◆ TRY IT
Once the line containing "Todos os direitos reservados / Salvo" is found, copy it and each subsequent line exactly. Stop at the end of the records below.

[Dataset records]
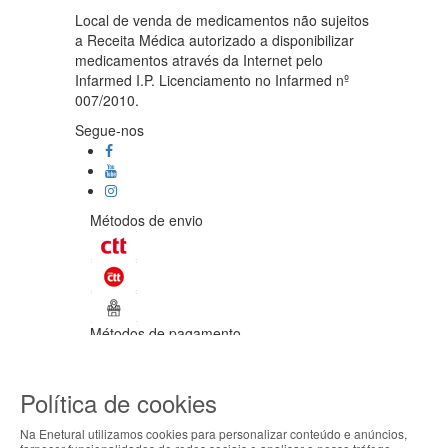
Local de venda de medicamentos não sujeitos
a Receita Médica autorizado a disponibilizar
medicamentos através da Internet pelo
Infarmed I.P. Licenciamento no Infarmed nº
007/2010.
Segue-nos
Métodos de envio
Métodos de pagamento
©Enetural 2026
Política de cookies
Todos os direitos reservados / Salvo
indicação de contrário as promoções
Na Enetural utilizamos cookies para personalizar conteúdo e anúncios,
apresentadas são válidas até ao dia 07-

◆ TASK ANSWER
Todos os direitos reservados / Salvo
indicação de contrário as promoções
Na Enetural utilizamos cookies para personalizar conteúdo e anúncios,
apresentadas são válidas até ao dia 07-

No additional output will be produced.